What you have to do | Copy the records exactly, every one of them.

--- Data extract Enclosed Below ---

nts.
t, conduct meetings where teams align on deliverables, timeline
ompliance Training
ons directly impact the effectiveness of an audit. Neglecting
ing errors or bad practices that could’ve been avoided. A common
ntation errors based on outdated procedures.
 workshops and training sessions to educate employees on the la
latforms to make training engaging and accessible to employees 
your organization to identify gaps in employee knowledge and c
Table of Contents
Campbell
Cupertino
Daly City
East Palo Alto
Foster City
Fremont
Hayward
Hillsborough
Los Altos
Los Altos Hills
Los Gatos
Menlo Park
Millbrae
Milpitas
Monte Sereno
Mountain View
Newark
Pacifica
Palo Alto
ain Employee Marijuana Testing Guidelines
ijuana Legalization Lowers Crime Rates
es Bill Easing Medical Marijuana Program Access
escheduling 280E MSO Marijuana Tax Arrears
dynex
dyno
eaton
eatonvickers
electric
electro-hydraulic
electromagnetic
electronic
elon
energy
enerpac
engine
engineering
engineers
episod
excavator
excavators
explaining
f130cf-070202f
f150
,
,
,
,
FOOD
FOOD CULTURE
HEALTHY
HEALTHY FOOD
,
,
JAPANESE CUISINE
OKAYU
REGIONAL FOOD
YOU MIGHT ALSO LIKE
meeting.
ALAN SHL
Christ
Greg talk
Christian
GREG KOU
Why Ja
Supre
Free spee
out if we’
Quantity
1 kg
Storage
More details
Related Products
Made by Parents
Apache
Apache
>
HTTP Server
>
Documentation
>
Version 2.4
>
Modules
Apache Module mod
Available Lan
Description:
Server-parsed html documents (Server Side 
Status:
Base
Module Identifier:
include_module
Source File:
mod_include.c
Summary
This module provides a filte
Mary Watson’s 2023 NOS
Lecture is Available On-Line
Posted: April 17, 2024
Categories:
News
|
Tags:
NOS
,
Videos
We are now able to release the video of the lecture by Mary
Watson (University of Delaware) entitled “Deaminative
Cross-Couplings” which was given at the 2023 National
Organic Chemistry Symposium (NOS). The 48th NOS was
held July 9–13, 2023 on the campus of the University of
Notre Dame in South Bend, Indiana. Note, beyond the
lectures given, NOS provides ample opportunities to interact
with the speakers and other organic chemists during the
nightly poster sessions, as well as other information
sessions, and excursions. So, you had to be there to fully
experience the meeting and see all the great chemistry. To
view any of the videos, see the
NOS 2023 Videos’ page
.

--- End of Enclosed Data extract ---

Answer to this problem |
nts.
t, conduct meetings where teams align on deliverables, timeline
ompliance Training
ons directly impact the effectiveness of an audit. Neglecting
ing errors or bad practices that could’ve been avoided. A common
ntation errors based on outdated procedures.
 workshops and training sessions to educate employees on the la
latforms to make training engaging and accessible to employees 
your organization to identify gaps in employee knowledge and c
Table of Contents
Campbell
Cupertino
Daly City
East Palo Alto
Foster City
Fremont
Hayward
Hillsborough
Los Altos
Los Altos Hills
Los Gatos
Menlo Park
Millbrae
Milpitas
Monte Sereno
Mountain View
Newark
Pacifica
Palo Alto
ain Employee Marijuana Testing Guidelines
ijuana Legalization Lowers Crime Rates
es Bill Easing Medical Marijuana Program Access
escheduling 280E MSO Marijuana Tax Arrears
dynex
dyno
eaton
eatonvickers
electric
electro-hydraulic
electromagnetic
electronic
elon
energy
enerpac
engine
engineering
engineers
episod
excavator
excavators
explaining
f130cf-070202f
f150
,
,
,
,
FOOD
FOOD CULTURE
HEALTHY
HEALTHY FOOD
,
,
JAPANESE CUISINE
OKAYU
REGIONAL FOOD
YOU MIGHT ALSO LIKE
meeting.
ALAN SHL
Christ
Greg talk
Christian
GREG KOU
Why Ja
Supre
Free spee
out if we’
Quantity
1 kg
Storage
More details
Related Products
Made by Parents
Apache
Apache
>
HTTP Server
>
Documentation
>
Version 2.4
>
Modules
Apache Module mod
Available Lan
Description:
Server-parsed html documents (Server Side 
Status:
Base
Module Identifier:
include_module
Source File:
mod_include.c
Summary
This module provides a filte
Mary Watson’s 2023 NOS
Lecture is Available On-Line
Posted: April 17, 2024
Categories:
News
|
Tags:
NOS
,
Videos
We are now able to release the video of the lecture by Mary
Watson (University of Delaware) entitled “Deaminative
Cross-Couplings” which was given at the 2023 National
Organic Chemistry Symposium (NOS). The 48th NOS was
held July 9–13, 2023 on the campus of the University of
Notre Dame in South Bend, Indiana. Note, beyond the
lectures given, NOS provides ample opportunities to interact
with the speakers and other organic chemists during the
nightly poster sessions, as well as other information
sessions, and excursions. So, you had to be there to fully
experience the meeting and see all the great chemistry. To
view any of the videos, see the
NOS 2023 Videos’ page
.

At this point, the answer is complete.